* _PROBLEM DETAILS_
Copy nothing from the entries below except the lines from the one containing "ویرایشگر فیلم" through the one containing "(2/4/2009 @ 2:25 p. m.)", and copy those exactly.

╭──

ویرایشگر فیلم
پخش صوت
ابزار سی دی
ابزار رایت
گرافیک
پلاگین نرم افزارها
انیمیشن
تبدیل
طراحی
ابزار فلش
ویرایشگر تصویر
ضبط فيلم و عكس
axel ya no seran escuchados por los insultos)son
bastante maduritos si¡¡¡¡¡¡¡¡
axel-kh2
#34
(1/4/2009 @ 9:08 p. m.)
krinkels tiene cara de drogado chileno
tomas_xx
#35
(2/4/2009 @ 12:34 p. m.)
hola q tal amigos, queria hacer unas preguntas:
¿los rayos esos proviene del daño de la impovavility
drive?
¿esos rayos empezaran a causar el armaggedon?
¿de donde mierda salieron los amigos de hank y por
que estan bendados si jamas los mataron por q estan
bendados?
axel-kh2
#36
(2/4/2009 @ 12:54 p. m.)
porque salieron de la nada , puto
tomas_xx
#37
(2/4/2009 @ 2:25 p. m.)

╰──
╭──

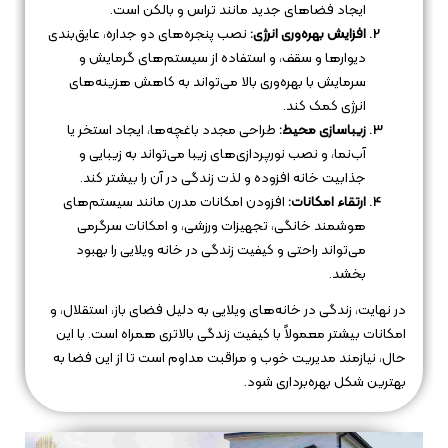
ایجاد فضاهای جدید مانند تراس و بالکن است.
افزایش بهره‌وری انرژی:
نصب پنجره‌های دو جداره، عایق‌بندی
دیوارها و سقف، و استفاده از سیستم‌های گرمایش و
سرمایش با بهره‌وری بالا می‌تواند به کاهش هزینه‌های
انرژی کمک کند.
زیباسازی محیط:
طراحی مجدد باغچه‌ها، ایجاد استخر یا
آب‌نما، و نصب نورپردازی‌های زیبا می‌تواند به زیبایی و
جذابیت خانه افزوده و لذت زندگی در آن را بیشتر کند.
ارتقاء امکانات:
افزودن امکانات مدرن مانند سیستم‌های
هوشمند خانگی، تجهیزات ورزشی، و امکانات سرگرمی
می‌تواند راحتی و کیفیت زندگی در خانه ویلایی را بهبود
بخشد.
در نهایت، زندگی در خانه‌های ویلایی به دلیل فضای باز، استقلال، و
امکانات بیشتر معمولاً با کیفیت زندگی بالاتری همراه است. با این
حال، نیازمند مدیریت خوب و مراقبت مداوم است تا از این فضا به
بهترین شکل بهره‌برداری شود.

╰──

* _TASK ANSWER_
ویرایشگر فیلم
پخش صوت
ابزار سی دی
ابزار رایت
گرافیک
پلاگین نرم افزارها
انیمیشن
تبدیل
طراحی
ابزار فلش
ویرایشگر تصویر
ضبط فيلم و عكس
axel ya no seran escuchados por los insultos)son
bastante maduritos si¡¡¡¡¡¡¡¡
axel-kh2
#34
(1/4/2009 @ 9:08 p. m.)
krinkels tiene cara de drogado chileno
tomas_xx
#35
(2/4/2009 @ 12:34 p. m.)
hola q tal amigos, queria hacer unas preguntas:
¿los rayos esos proviene del daño de la impovavility
drive?
¿esos rayos empezaran a causar el armaggedon?
¿de donde mierda salieron los amigos de hank y por
que estan bendados si jamas los mataron por q estan
bendados?
axel-kh2
#36
(2/4/2009 @ 12:54 p. m.)
porque salieron de la nada , puto
tomas_xx
#37
(2/4/2009 @ 2:25 p. m.)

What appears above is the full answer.